[DATASET EXTRACT]
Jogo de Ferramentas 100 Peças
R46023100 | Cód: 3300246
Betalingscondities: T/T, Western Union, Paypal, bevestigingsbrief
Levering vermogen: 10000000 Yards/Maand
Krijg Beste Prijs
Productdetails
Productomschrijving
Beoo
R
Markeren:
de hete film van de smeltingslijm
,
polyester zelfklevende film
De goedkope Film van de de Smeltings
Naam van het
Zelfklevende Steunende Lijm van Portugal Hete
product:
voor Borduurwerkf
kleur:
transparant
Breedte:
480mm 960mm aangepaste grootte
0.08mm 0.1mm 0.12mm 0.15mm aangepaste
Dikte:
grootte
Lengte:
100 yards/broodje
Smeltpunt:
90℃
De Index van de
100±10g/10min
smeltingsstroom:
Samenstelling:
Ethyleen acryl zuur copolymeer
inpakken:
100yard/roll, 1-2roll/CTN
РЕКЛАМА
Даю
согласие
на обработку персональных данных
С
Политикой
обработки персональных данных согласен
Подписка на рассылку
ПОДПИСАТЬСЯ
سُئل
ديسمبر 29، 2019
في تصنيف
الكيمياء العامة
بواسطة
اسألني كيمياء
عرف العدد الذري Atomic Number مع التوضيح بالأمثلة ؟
[/DATASET EXTRACT]
[DATASET EXTRACT]
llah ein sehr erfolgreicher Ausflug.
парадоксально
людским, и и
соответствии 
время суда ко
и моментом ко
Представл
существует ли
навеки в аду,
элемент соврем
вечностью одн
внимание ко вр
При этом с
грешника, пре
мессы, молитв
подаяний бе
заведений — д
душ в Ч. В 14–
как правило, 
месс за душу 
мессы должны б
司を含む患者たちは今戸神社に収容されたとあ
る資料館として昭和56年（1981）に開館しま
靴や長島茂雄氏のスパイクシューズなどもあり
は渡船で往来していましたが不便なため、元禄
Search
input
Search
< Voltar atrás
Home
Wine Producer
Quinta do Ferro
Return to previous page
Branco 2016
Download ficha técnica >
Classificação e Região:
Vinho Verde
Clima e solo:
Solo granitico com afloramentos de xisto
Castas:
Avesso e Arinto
[/DATASET EXTRACT]
- **REQUIREMENT**
Where a line of the data contains "aangepaste", copy that line.

- **RESPONSE**
480mm 960mm aangepaste grootte
0.08mm 0.1mm 0.12mm 0.15mm aangepaste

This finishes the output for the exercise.